Hill in Highland, Scotland

Meall na h-Eilde is a Scottish hill situated in the high ground between the Great Glen and Glen Garry, 23 km north of Fort William in the Highland Council Area.

==Overview==
Meall na h-Eilde reaches a height of 838 metres (2749 feet) making it the 110th highest Corbett and the 336th highest Marilyn. The hill has only been included on the list of Corbetts since 1981 when resurveying by the Ordnance Survey raised its height to 838 metres and above that of the nearby Meall Coire nan Saobhaidh which before that was regarded as the Corbett.

===History===

The hills outlying top Meall an Tagraidh which lies just over a kilometre south-east of the main summit has some historical interest. This summit was used as a hideout for several days and nights by the fugitive Charles Edward Stuart during his flight following the Battle of Culloden in mid April 1746. The fugitive prince was supplied with whisky, cheese and bread by Cameron of Clunes during his stay on the hill.
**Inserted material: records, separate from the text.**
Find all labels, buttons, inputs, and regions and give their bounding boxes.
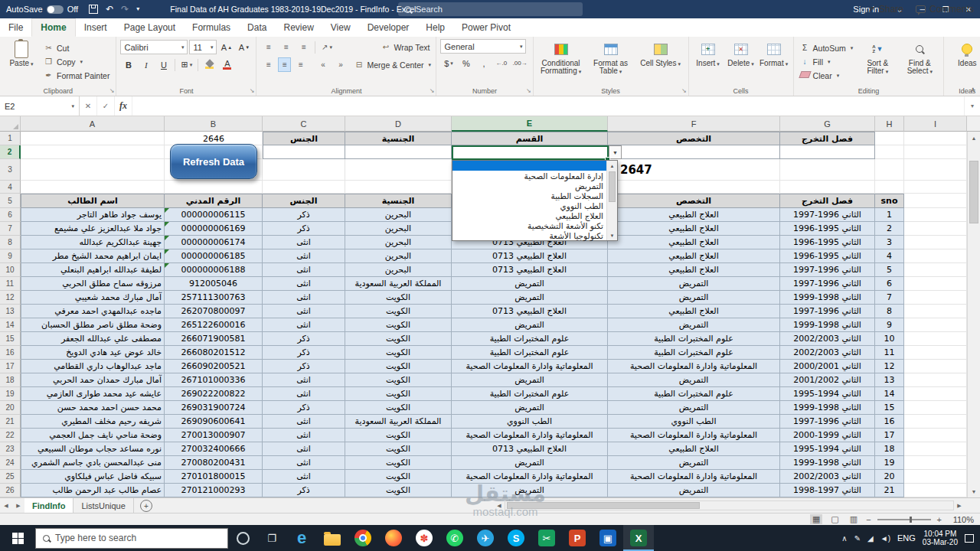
cell-B4[interactable] (165, 181, 263, 194)
cell-H8[interactable]: 3 (875, 236, 904, 249)
cell-G16[interactable]: الثاني 2002/2003 (780, 346, 875, 360)
decrease-indent-button[interactable]: « (315, 57, 331, 72)
cell-C14[interactable]: انثى (263, 318, 345, 332)
cell-B13[interactable]: 262070800097 (165, 305, 263, 318)
ideas-button[interactable]: Ideas (948, 39, 980, 85)
cell-A12[interactable]: آمال مبارك محمد شعيبي (21, 291, 165, 305)
paste-button[interactable]: Paste▾ (4, 39, 39, 85)
cell-D19[interactable]: الكويت (345, 387, 452, 401)
page-layout-view-icon[interactable]: ▢ (828, 514, 841, 524)
cell-B5[interactable]: الرقم المدني (165, 194, 263, 208)
borders-button[interactable]: ⊞▾ (178, 57, 194, 72)
zoom-out-icon[interactable]: − (866, 515, 871, 524)
cell-C3[interactable] (263, 159, 345, 181)
cell-C16[interactable]: ذكر (263, 346, 345, 360)
cell-D6[interactable]: البحرين (345, 208, 452, 222)
cell-I22[interactable] (904, 429, 967, 442)
column-header-E[interactable]: E (452, 116, 608, 132)
taskbar-icon-telegram[interactable]: ✈ (470, 525, 501, 551)
cell-D12[interactable]: الكويت (345, 291, 452, 305)
cell-H18[interactable]: 13 (875, 373, 904, 387)
cell-C17[interactable]: ذكر (263, 360, 345, 373)
dropdown-item-3[interactable]: السجلات الطبية (452, 191, 606, 201)
column-header-B[interactable]: B (165, 116, 263, 132)
cell-H6[interactable]: 1 (875, 208, 904, 222)
cell-D24[interactable]: الكويت (345, 456, 452, 470)
cell-A24[interactable]: منى عبدالمحسن بادي جاسم الشمري (21, 456, 165, 470)
ribbon-tab-page-layout[interactable]: Page Layout (116, 18, 184, 37)
ribbon-tab-home[interactable]: Home (31, 18, 75, 37)
cell-E12[interactable]: التمريض (452, 291, 608, 305)
cell-B10[interactable]: 000000006188 (165, 263, 263, 277)
number-format-select[interactable]: General▾ (440, 39, 526, 54)
cell-D14[interactable]: الكويت (345, 318, 452, 332)
cell-C20[interactable]: ذكر (263, 401, 345, 415)
cell-H10[interactable]: 5 (875, 263, 904, 277)
cell-I5[interactable] (904, 194, 967, 208)
row-header-21[interactable]: 21 (0, 415, 21, 429)
cell-D13[interactable]: الكويت (345, 305, 452, 318)
bold-button[interactable]: B (120, 57, 136, 72)
row-header-23[interactable]: 23 (0, 442, 21, 456)
cell-G25[interactable]: الثاني 2002/2003 (780, 470, 875, 484)
dropdown-scroll-thumb[interactable] (609, 171, 616, 202)
cell-H20[interactable]: 15 (875, 401, 904, 415)
start-button[interactable] (0, 525, 35, 551)
cell-G20[interactable]: الثاني 1998-1999 (780, 401, 875, 415)
cell-A17[interactable]: ماجد عبدالوهاب داري القطامي (21, 360, 165, 373)
cell-B25[interactable]: 270101800015 (165, 470, 263, 484)
cell-E21[interactable]: الطب النووي (452, 415, 608, 429)
dropdown-item-0[interactable] (452, 161, 606, 171)
zoom-in-icon[interactable]: + (937, 515, 942, 524)
cell-G3[interactable] (780, 159, 875, 181)
cut-button[interactable]: ✂Cut (41, 41, 112, 54)
cell-I10[interactable] (904, 263, 967, 277)
cell-I8[interactable] (904, 236, 967, 249)
cell-I15[interactable] (904, 332, 967, 346)
cell-F1[interactable]: التخصص (608, 132, 780, 145)
ribbon-tab-file[interactable]: File (0, 18, 31, 37)
cell-C4[interactable] (263, 181, 345, 194)
cell-F26[interactable]: التمريض (608, 484, 780, 497)
row-header-16[interactable]: 16 (0, 346, 21, 360)
column-header-I[interactable]: I (904, 116, 967, 132)
cell-B19[interactable]: 269022200822 (165, 387, 263, 401)
cell-F2[interactable] (608, 145, 780, 159)
cell-G10[interactable]: الثاني 1996-1997 (780, 263, 875, 277)
cell-I20[interactable] (904, 401, 967, 415)
taskbar-icon-chrome[interactable] (348, 525, 378, 551)
cell-C18[interactable]: انثى (263, 373, 345, 387)
dropdown-item-5[interactable]: العلاج الطبيعي (452, 210, 606, 220)
taskbar-icon-edge[interactable]: e (286, 525, 317, 551)
cell-I16[interactable] (904, 346, 967, 360)
merge-center-button[interactable]: ⊟Merge & Center▾ (351, 58, 433, 71)
fill-color-button[interactable] (201, 57, 217, 72)
cell-C10[interactable]: انثى (263, 263, 345, 277)
cell-I17[interactable] (904, 360, 967, 373)
cell-I23[interactable] (904, 442, 967, 456)
cell-H25[interactable]: 20 (875, 470, 904, 484)
cell-I3[interactable] (904, 159, 967, 181)
decrease-font-size-button[interactable]: A▼ (236, 40, 252, 54)
cell-E25[interactable]: المعلوماتية وادارة المعلومات الصحية (452, 470, 608, 484)
cell-A25[interactable]: سبيكه فاضل عباس فيلكاوي (21, 470, 165, 484)
cell-C21[interactable]: انثى (263, 415, 345, 429)
cell-G12[interactable]: الثاني 1998-1999 (780, 291, 875, 305)
cell-H16[interactable]: 11 (875, 346, 904, 360)
cell-B17[interactable]: 266090200521 (165, 360, 263, 373)
cell-E16[interactable]: علوم المختبرات الطبية (452, 346, 608, 360)
cell-B23[interactable]: 270032400666 (165, 442, 263, 456)
cell-A2[interactable] (21, 145, 165, 159)
cell-G21[interactable]: الثاني 1996-1997 (780, 415, 875, 429)
horizontal-scrollbar[interactable]: ◀ ▶ (494, 500, 965, 511)
cell-C12[interactable]: انثى (263, 291, 345, 305)
name-box[interactable]: E2▾ (0, 96, 80, 116)
cell-F13[interactable]: العلاج الطبيعي (608, 305, 780, 318)
orientation-button[interactable]: ↗▾ (318, 40, 335, 54)
sheet-nav-right-icon[interactable]: ▶ (12, 498, 24, 513)
sheet-nav-left-icon[interactable]: ◀ (0, 498, 12, 513)
cell-C22[interactable]: انثى (263, 429, 345, 442)
cell-A22[interactable]: وضحة مناحي نايف جمل العجمي (21, 429, 165, 442)
cell-B11[interactable]: 912005046 (165, 277, 263, 291)
cell-H15[interactable]: 10 (875, 332, 904, 346)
The hills name translates from the Scottish Gaelic as Hill of the Hinds and is so called because the hills steep walled eastern corrie Coire an Tagraidh gave good shelter from the western gales and was a good place for hinds to protect and rear their young.

==Geography==
Meall na h-Eilde has only one distinctive ridge which goes northerly towards Glen Garry, it runs for 1.5 km, passing several small lochans before reaching a shoulder on the ridge known as Gearr Leacann (Short Steep Ridge) (517 metres). From here it descends steeply to the Glen Garry forestry plantation where it broadens out into the valley floor. A broader ridge goes south west for 1.5 km to a spot height at 681 metres where it narrows and steepens considerably to reach the head of Gleann Tarsuinn. Meall na h-Eilde is connected to its two outlying tops Meall Coire nan Saobhaidh and Meall an Tagraidh by high cols. Meall Coire nan Saobhaidh lies a kilometre to the north-west across the Bealach Choire a’ Ghuirein (The Pass of the Corrie of the Pimple) which has a height 722 metres.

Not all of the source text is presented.